Importantly, this growth was led by our deliberately differentiated multi-brand portfolio with a strong momentum in our digital-first subscription brands like TPG and felix mobile, alongside continuous strength in Vodafone as our full-service brand offering handsets, international roaming, and exclusive entertainment partnerships. Mobile service revenue increased by 4.2% to more than AUD 2.4 billion, with gross margin up 1.7% to just over AUD 2 billion. This was supported by subscriber growth, improved plan mix, and disciplined pricing. Postpaid ARPU remained resilient, demonstrating that we can grow sustainably while continuing to offer a strong value for customers. The strongest growth was delivered in our digital-first subscription segment, where service revenue increased at a double-digit rate. These brands are capturing demand in the fastest-growing part of the market, offering great value, simple SIM-only plans through a low-cost operating model.

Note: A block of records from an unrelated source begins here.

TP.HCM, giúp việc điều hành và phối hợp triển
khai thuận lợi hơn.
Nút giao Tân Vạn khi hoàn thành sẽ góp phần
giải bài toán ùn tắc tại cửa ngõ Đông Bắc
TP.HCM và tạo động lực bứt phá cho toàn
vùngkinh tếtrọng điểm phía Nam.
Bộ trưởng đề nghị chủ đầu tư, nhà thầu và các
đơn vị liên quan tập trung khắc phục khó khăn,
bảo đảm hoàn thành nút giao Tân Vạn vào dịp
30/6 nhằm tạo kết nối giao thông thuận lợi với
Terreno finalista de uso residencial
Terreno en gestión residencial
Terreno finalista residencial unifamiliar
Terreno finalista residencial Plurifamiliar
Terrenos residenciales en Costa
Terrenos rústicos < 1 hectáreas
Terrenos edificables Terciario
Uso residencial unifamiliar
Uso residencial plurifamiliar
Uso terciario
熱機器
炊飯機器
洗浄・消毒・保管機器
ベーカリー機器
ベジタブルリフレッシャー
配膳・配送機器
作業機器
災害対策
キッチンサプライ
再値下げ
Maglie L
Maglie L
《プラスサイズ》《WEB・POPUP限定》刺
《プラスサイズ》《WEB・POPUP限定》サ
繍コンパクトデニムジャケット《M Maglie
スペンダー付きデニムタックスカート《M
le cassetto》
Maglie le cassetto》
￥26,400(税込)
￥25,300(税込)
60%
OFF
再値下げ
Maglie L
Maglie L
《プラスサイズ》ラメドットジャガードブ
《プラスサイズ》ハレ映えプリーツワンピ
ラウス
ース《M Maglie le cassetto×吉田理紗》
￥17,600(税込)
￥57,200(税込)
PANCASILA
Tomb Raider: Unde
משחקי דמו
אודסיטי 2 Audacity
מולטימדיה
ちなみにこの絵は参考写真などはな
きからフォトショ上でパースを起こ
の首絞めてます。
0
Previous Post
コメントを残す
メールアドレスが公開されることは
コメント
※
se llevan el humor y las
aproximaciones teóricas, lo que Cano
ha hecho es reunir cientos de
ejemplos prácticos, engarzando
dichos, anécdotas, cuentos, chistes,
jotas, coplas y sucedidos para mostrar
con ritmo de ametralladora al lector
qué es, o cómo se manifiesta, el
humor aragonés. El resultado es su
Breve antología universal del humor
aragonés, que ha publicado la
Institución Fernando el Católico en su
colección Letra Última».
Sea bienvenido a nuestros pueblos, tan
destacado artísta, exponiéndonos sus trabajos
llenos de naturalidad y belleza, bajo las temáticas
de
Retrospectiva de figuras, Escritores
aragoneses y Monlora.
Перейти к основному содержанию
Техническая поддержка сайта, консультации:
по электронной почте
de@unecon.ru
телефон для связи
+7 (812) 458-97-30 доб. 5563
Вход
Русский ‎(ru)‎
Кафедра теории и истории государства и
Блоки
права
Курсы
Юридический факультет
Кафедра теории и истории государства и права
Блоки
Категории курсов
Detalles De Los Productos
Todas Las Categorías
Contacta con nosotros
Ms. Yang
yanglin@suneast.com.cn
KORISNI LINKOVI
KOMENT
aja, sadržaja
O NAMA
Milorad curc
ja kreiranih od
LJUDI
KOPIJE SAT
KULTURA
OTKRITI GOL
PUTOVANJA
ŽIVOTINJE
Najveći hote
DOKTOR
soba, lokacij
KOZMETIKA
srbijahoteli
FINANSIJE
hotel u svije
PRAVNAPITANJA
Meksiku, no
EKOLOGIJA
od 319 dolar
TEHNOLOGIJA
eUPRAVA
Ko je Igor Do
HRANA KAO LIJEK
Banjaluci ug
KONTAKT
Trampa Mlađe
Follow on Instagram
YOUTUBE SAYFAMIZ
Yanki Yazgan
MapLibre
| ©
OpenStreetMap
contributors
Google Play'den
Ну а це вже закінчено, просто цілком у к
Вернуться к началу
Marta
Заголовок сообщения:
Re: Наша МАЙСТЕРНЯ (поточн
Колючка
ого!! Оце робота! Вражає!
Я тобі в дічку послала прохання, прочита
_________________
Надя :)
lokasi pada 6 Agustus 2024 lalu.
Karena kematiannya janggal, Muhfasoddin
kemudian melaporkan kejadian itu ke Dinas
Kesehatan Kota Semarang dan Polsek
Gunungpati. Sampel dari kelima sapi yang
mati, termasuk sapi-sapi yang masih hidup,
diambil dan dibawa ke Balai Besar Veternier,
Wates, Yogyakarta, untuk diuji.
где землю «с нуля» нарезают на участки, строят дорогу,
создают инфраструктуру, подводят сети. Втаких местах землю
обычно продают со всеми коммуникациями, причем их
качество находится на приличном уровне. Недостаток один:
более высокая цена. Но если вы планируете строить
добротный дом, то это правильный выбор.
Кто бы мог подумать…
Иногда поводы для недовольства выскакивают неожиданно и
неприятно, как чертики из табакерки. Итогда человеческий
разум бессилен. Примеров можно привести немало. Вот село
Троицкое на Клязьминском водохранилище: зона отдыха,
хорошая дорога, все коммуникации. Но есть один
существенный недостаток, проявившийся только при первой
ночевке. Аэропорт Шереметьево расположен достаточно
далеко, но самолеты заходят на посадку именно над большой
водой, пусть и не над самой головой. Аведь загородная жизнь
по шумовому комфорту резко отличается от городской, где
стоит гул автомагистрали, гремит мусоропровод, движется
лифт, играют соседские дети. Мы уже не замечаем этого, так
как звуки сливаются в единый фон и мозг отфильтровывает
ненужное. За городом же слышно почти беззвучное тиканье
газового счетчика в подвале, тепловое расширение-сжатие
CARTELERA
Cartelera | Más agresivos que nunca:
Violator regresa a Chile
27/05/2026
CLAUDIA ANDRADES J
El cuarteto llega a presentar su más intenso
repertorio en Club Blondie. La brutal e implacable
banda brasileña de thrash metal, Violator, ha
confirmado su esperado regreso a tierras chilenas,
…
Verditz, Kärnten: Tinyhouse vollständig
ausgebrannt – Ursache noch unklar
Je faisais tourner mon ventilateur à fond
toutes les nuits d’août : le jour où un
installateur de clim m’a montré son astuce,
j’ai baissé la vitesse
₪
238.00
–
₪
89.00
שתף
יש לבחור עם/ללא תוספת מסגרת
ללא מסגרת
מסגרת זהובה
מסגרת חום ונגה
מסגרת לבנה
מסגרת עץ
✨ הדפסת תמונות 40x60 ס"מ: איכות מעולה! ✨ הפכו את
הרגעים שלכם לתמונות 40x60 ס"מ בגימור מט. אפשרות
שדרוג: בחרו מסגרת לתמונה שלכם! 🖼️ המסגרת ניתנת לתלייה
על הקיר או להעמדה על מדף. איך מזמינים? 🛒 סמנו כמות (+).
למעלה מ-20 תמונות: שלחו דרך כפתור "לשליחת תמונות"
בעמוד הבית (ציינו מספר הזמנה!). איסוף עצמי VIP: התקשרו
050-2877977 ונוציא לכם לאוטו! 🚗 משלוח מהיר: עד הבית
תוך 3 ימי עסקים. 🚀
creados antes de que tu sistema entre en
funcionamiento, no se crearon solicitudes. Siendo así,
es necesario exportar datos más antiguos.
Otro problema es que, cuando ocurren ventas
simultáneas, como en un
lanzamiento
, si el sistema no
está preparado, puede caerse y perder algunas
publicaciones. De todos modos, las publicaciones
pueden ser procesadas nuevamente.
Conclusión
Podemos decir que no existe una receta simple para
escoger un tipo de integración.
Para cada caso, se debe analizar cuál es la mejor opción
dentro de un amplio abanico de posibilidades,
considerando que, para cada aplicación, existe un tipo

Our portfolio approach with distinctive offers for different customer segments is enabling us to grow share, protect margins, and respond to customer demand. A major driver of our mobile performance was the once in a generation expansion of our mobile network through our innovative regional network sharing arrangement with Optus. We more than double our mobile footprint, with our network now reaching 98.5% of the Australian population. This increased our geographic reach to more than 1 million sq km of coverage and fundamentally changed our competitive position, particularly in regional Australia and for city-based Australians who want better coverage across the country. The benefits from our expanded network are now flowing through customer outcomes. Network consideration among non-customers has risen. Churn has reduced across both consumer and business segments, and customer experience continues to improve.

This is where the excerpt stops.